Plusieurs fois, nous avons mentionné sur ce site les analyses du Pew Research Center, un centre de recherche américain non partisan dont les sondages et projections démographiques sont souvent cités. Le Barna Group est d’une autre nature : il s’agit d’un service de sondages évangélique, installé en Californie, qui existe depuis 1984. L’orientation de Barna est clairement chrétienne, mais entend placer ses recherches au croisement entre la foi et la culture : il s’agit de comprendre l’environnement contemporain pour mieux équiper les clients de Pew, qui sont avant tout des organisations chrétiennes. Le président du Barna Group explique que la mission de celui-ci est « d’aider les influenceurs spirituels à comprendre notre époque et à savoir que faire ».
Une des particularités du Barna Group est d’essayer de catégoriser les chrétiens qui répondent à leurs sondages, même si leur manière de procéder à cet égard fait l’objet de critiques méthodologiques de la part de sociologues réputés. L’une des catégories inhabituelles utilisées par Barna est celle de notional Christians, c’est-à-dire les chrétiens qui ne sont pas « nés de nouveau » (born again) au sens évangélique (ils ne se sont pas déterminés par un engagement personnel pour le Christ).
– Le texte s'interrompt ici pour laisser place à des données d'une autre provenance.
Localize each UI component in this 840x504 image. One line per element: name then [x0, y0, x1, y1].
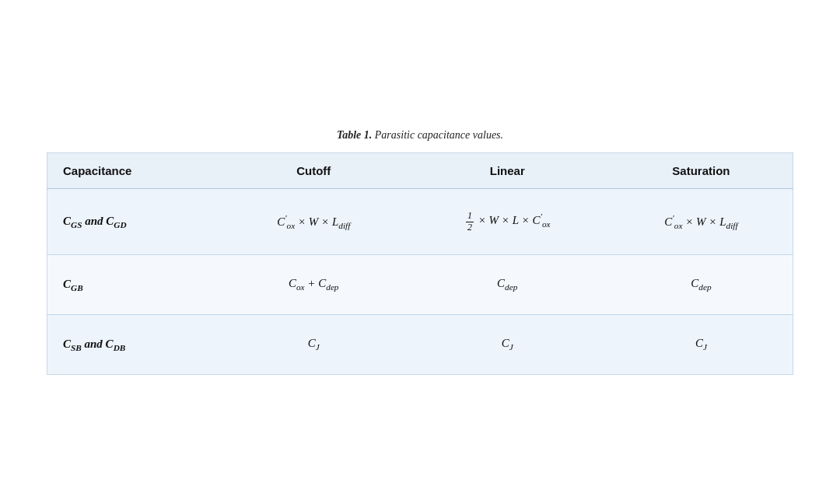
col-header-linear: Linear — [405, 153, 610, 189]
table-row: CSB and CDB CJ CJ CJ — [47, 314, 793, 374]
capacitance-table: Capacitance Cutoff Linear Saturation CGS… — [47, 152, 793, 374]
caption-text: Parasitic capacitance values. — [375, 129, 503, 141]
row2-capacitance: CGB — [47, 254, 222, 314]
col-header-capacitance: Capacitance — [47, 153, 222, 189]
row2-linear: Cdep — [405, 254, 610, 314]
row3-linear: CJ — [405, 314, 610, 374]
table-caption: Table 1. Parasitic capacitance values. — [337, 129, 503, 142]
row2-saturation: Cdep — [610, 254, 793, 314]
row3-cutoff: CJ — [222, 314, 405, 374]
row1-cutoff: C′ox × W × Ldiff — [222, 189, 405, 254]
caption-bold: Table 1. — [337, 129, 372, 141]
table-header: Capacitance Cutoff Linear Saturation — [47, 153, 793, 189]
row2-cutoff: Cox + Cdep — [222, 254, 405, 314]
col-header-cutoff: Cutoff — [222, 153, 405, 189]
table-row: CGS and CGD C′ox × W × Ldiff 1 2 × W × L… — [47, 189, 793, 254]
table-row: CGB Cox + Cdep Cdep Cdep — [47, 254, 793, 314]
row3-capacitance: CSB and CDB — [47, 314, 222, 374]
header-row: Capacitance Cutoff Linear Saturation — [47, 153, 793, 189]
row3-saturation: CJ — [610, 314, 793, 374]
col-header-saturation: Saturation — [610, 153, 793, 189]
table-body: CGS and CGD C′ox × W × Ldiff 1 2 × W × L… — [47, 189, 793, 374]
row1-saturation: C′ox × W × Ldiff — [610, 189, 793, 254]
row1-linear: 1 2 × W × L × C′ox — [405, 189, 610, 254]
page-wrapper: Table 1. Parasitic capacitance values. C… — [0, 0, 840, 504]
row1-capacitance: CGS and CGD — [47, 189, 222, 254]
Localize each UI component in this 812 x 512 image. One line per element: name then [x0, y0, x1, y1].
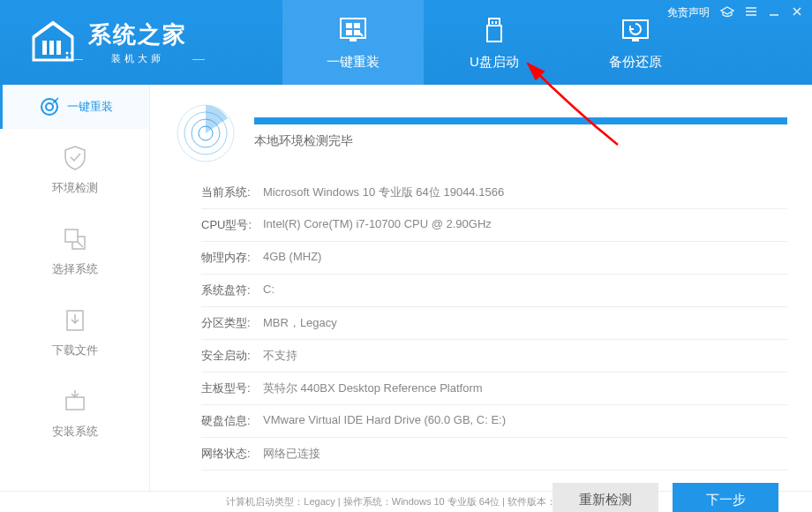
svg-rect-20 — [66, 397, 84, 410]
brand-subtitle: 装机大师 — [88, 52, 187, 65]
svg-rect-2 — [56, 41, 61, 55]
info-row: 系统盘符:C: — [201, 275, 787, 307]
install-icon — [60, 387, 90, 417]
target-icon — [39, 96, 60, 117]
sidebar-item-reinstall[interactable]: 一键重装 — [0, 85, 149, 129]
window-controls: 免责声明 — [667, 5, 803, 20]
svg-rect-10 — [354, 30, 360, 35]
svg-rect-13 — [492, 21, 493, 24]
svg-rect-14 — [495, 21, 497, 24]
rescan-button[interactable]: 重新检测 — [553, 483, 658, 512]
menu-icon[interactable] — [745, 5, 757, 20]
logo-area: 系统之家 装机大师 — [0, 0, 265, 85]
sidebar-item-label: 一键重装 — [67, 99, 113, 115]
tab-label: 备份还原 — [609, 54, 662, 71]
info-row: 网络状态:网络已连接 — [201, 438, 787, 471]
sidebar-item-label: 环境检测 — [52, 180, 98, 196]
usb-icon — [478, 15, 510, 47]
svg-point-4 — [66, 56, 69, 59]
graduation-icon[interactable] — [720, 5, 734, 20]
svg-rect-17 — [632, 38, 639, 41]
windows-icon — [337, 15, 369, 47]
action-buttons: 重新检测 下一步 — [175, 483, 787, 512]
body: 一键重装 环境检测 选择系统 下载文件 安装系统 — [0, 85, 812, 491]
tab-usb-boot[interactable]: U盘启动 — [424, 0, 565, 85]
sidebar-item-label: 下载文件 — [52, 343, 98, 358]
select-icon — [60, 224, 90, 254]
tab-label: 一键重装 — [327, 54, 380, 71]
top-tabs: 一键重装 U盘启动 备份还原 — [282, 0, 706, 85]
close-icon[interactable] — [791, 5, 803, 20]
radar-icon — [175, 102, 237, 164]
svg-rect-0 — [42, 41, 47, 55]
sidebar-item-label: 安装系统 — [52, 424, 98, 440]
download-icon — [60, 305, 90, 335]
info-row: 安全启动:不支持 — [201, 340, 787, 373]
svg-rect-8 — [354, 23, 360, 28]
house-logo-icon — [26, 16, 79, 69]
svg-rect-11 — [350, 38, 357, 41]
info-row: CPU型号:Intel(R) Core(TM) i7-10700 CPU @ 2… — [201, 209, 787, 242]
main-panel: 本地环境检测完毕 当前系统:Microsoft Windows 10 专业版 6… — [150, 85, 812, 491]
next-button[interactable]: 下一步 — [673, 483, 778, 512]
scan-header: 本地环境检测完毕 — [175, 102, 787, 164]
info-row: 硬盘信息:VMware Virtual IDE Hard Drive (60.0… — [201, 405, 787, 438]
sidebar-item-download[interactable]: 下载文件 — [0, 291, 149, 373]
restore-icon — [620, 15, 651, 47]
info-row: 分区类型:MBR，Legacy — [201, 307, 787, 340]
info-row: 当前系统:Microsoft Windows 10 专业版 64位 19044.… — [201, 177, 787, 209]
svg-point-19 — [46, 103, 53, 110]
progress-bar — [254, 117, 787, 124]
svg-rect-7 — [346, 23, 352, 28]
sidebar: 一键重装 环境检测 选择系统 下载文件 安装系统 — [0, 85, 150, 491]
scan-status: 本地环境检测完毕 — [254, 133, 787, 149]
sidebar-item-label: 选择系统 — [52, 261, 98, 277]
minimize-icon[interactable] — [768, 5, 780, 20]
sidebar-item-select-system[interactable]: 选择系统 — [0, 210, 149, 291]
svg-point-3 — [66, 52, 69, 55]
brand-title: 系统之家 — [88, 19, 187, 50]
disclaimer-link[interactable]: 免责声明 — [667, 5, 710, 20]
svg-rect-1 — [49, 41, 54, 55]
svg-rect-15 — [487, 26, 501, 41]
info-row: 主板型号:英特尔 440BX Desktop Reference Platfor… — [201, 373, 787, 405]
tab-label: U盘启动 — [470, 54, 519, 71]
svg-rect-9 — [346, 30, 352, 35]
shield-check-icon — [60, 143, 90, 173]
svg-point-5 — [71, 52, 73, 55]
sidebar-item-env-check[interactable]: 环境检测 — [0, 129, 149, 210]
header: 系统之家 装机大师 一键重装 U盘启动 — [0, 0, 812, 85]
svg-rect-12 — [489, 19, 500, 26]
info-row: 物理内存:4GB (MHZ) — [201, 242, 787, 275]
sidebar-item-install[interactable]: 安装系统 — [0, 373, 149, 454]
tab-reinstall[interactable]: 一键重装 — [282, 0, 424, 85]
system-info-list: 当前系统:Microsoft Windows 10 专业版 64位 19044.… — [175, 177, 787, 471]
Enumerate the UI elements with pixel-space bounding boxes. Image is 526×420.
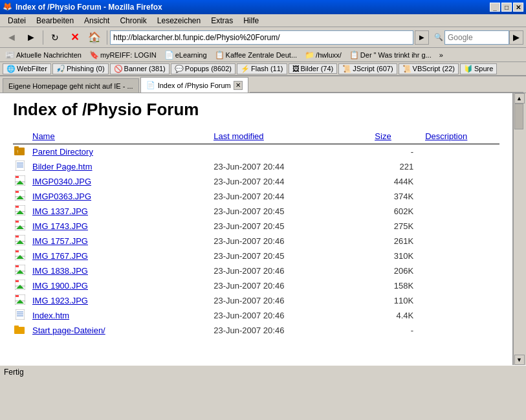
bookmark-kaffee[interactable]: 📋 Kaffee Zentrale Deut... [212,49,300,61]
filter-banner[interactable]: 🚫 Banner (381) [110,63,170,74]
menu-bearbeiten[interactable]: Bearbeiten [31,15,79,27]
row-icon: ↑ [13,144,31,160]
file-link[interactable]: IMG 1743.JPG [32,221,88,231]
file-size-cell: 310K [373,249,424,263]
filter-phishing[interactable]: 🎣 Phishing (0) [52,63,109,74]
page-content: Index of /Physio Forum Name Last modifie… [0,93,512,344]
bookmark-label: Aktuelle Nachrichten [16,51,82,59]
file-name-cell[interactable]: Parent Directory [31,144,212,160]
scroll-track[interactable] [514,104,525,355]
file-link[interactable]: IMG 1757.JPG [32,236,88,246]
file-name-cell[interactable]: IMGP0340.JPG [31,174,212,189]
search-go-button[interactable]: ▶ [509,30,523,45]
filter-vbscript[interactable]: 📜 VBScript (22) [399,63,459,74]
file-name-cell[interactable]: IMG 1757.JPG [31,234,212,249]
home-button[interactable]: 🏠 [85,29,104,46]
file-name-cell[interactable]: IMG 1743.JPG [31,219,212,234]
file-desc-cell [424,249,499,263]
file-name-cell[interactable]: IMG 1900.JPG [31,278,212,293]
forward-button[interactable]: ► [22,29,40,46]
minimize-button[interactable]: _ [490,3,500,12]
filter-bilder[interactable]: 🖼 Bilder (74) [289,63,338,74]
image-icon [15,222,25,232]
file-name-cell[interactable]: IMGP0363.JPG [31,189,212,204]
file-desc-cell [424,159,499,174]
bookmark-was-trinkt[interactable]: 📋 Der " Was trinkt ihr g... [347,49,434,61]
menu-ansicht[interactable]: Ansicht [79,15,115,27]
scroll-up-button[interactable]: ▲ [514,93,525,104]
desc-header[interactable]: Description [424,130,499,144]
close-button[interactable]: ✕ [513,3,523,12]
table-row: ↑Parent Directory- [13,144,499,160]
file-link[interactable]: Bilder Page.htm [32,162,93,171]
file-link[interactable]: IMG 1337.JPG [32,206,88,216]
file-date-cell [212,144,373,160]
file-name-cell[interactable]: IMG 1838.JPG [31,263,212,278]
bookmark-label: Kaffee Zentrale Deut... [226,51,297,59]
stop-button[interactable]: ✕ [65,29,83,46]
page-content-area[interactable]: Index of /Physio Forum Name Last modifie… [0,93,513,365]
filter-jscript[interactable]: 📜 JScript (607) [338,63,397,74]
date-header[interactable]: Last modified [212,130,373,144]
filter-popups[interactable]: 💬 Popups (8602) [171,63,236,74]
bookmark-elearning[interactable]: 📄 eLearning [162,49,210,61]
scroll-thumb[interactable] [514,104,523,129]
filter-webfilter[interactable]: 🌐 WebFilter [3,63,51,74]
file-date-cell: 23-Jun-2007 20:45 [212,204,373,219]
tab-physio[interactable]: 📄 Index of /Physio Forum ✕ [140,77,248,93]
filter-label: Popups (8602) [185,65,232,72]
reload-button[interactable]: ↻ [46,29,64,46]
filter-bar: 🌐 WebFilter 🎣 Phishing (0) 🚫 Banner (381… [0,62,526,76]
file-name-cell[interactable]: Index.htm [31,308,212,323]
file-name-cell[interactable]: IMG 1923.JPG [31,293,212,308]
file-listing-table: Name Last modified Size Description ↑Par… [13,130,499,338]
file-date-cell: 23-Jun-2007 20:46 [212,323,373,338]
filter-flash[interactable]: ⚡ Flash (11) [237,63,287,74]
maximize-button[interactable]: □ [501,3,512,12]
scroll-down-button[interactable]: ▼ [514,355,525,365]
size-header[interactable]: Size [373,130,424,144]
menu-hilfe[interactable]: Hilfe [238,15,264,27]
tab-close-button[interactable]: ✕ [234,81,243,90]
tab-eigene[interactable]: Eigene Homepage geht nicht auf IE - ... [3,78,139,93]
file-link[interactable]: IMGP0340.JPG [32,177,91,186]
file-link[interactable]: Index.htm [32,311,69,320]
parent-icon: ↑ [14,148,26,158]
file-link[interactable]: Parent Directory [32,147,93,157]
bookmark-nachrichten[interactable]: 📰 Aktuelle Nachrichten [3,49,84,61]
table-row: IMGP0363.JPG23-Jun-2007 20:44374K [13,189,499,204]
scrollbar[interactable]: ▲ ▼ [513,93,525,365]
address-input[interactable] [110,30,413,45]
name-header[interactable]: Name [31,130,212,144]
file-name-cell[interactable]: Bilder Page.htm [31,159,212,174]
file-link[interactable]: IMG 1900.JPG [32,281,88,291]
bookmarks-bar: 📰 Aktuelle Nachrichten 🔖 myREIFF: LOGIN … [0,48,526,62]
file-size-cell: - [373,323,424,338]
menu-extras[interactable]: Extras [206,15,238,27]
bookmarks-more[interactable]: » [437,50,446,60]
go-button[interactable]: ▶ [415,30,429,45]
filter-label: Bilder (74) [301,65,334,72]
search-input[interactable] [444,30,509,45]
filter-label: JScript (607) [353,65,393,72]
file-link[interactable]: IMG 1838.JPG [32,266,88,276]
window-controls[interactable]: _ □ ✕ [490,3,523,12]
menu-lesezeichen[interactable]: Lesezeichen [152,15,206,27]
file-name-cell[interactable]: IMG 1767.JPG [31,249,212,263]
address-bar-container: ▶ [110,30,429,45]
menu-datei[interactable]: Datei [3,15,31,27]
bookmark-myreiff[interactable]: 🔖 myREIFF: LOGIN [87,49,159,61]
file-link[interactable]: Start page-Dateien/ [32,326,105,335]
row-icon [13,159,31,174]
file-link[interactable]: IMGP0363.JPG [32,192,91,201]
file-name-cell[interactable]: Start page-Dateien/ [31,323,212,338]
file-link[interactable]: IMG 1923.JPG [32,296,88,305]
svg-rect-40 [16,295,19,297]
bookmark-hwluxx[interactable]: 📁 /hwluxx/ [302,49,344,61]
menu-chronik[interactable]: Chronik [115,15,151,27]
file-link[interactable]: IMG 1767.JPG [32,251,88,261]
back-button[interactable]: ◄ [3,29,21,46]
file-name-cell[interactable]: IMG 1337.JPG [31,204,212,219]
icon-header [13,130,31,144]
filter-spure[interactable]: 🔰 Spure [460,63,497,74]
Clairement guidées par un souci missionnaire et pastoral, les enquêtes et sondages du Barna Group sont d’un style assez différent des sources auxquelles Religioscope recourt habituellement. Comme toutes les données résultant de sondages, il faut avoir conscience de la complexité que les chiffres peuvent masquer, et garder à l’esprit les obstacles que rencontrent aujourd’hui les sondages, pas seulement dans le domaine religieux. Il s’agit essentiellement de sondages portant sur la population américaine : les données ne sauraient être extrapolées à d’autres zones du monde, mais elles peuvent suggérer des approches comparatives.
Barna vient de publier Barna Trends 2018. Il n’y est pas question que de religion, mais de bien d’autres sujets. Nous avons lu ce volume pour y relever quelques informations statistiques et tendances affectant les attitudes religieuses : ce que nous allons mentionner ci-après relève d'un choix arbitraire et ne représente qu’une petite fraction des sujets abordés en sections courtes et encadrés sur plus de 200 pages.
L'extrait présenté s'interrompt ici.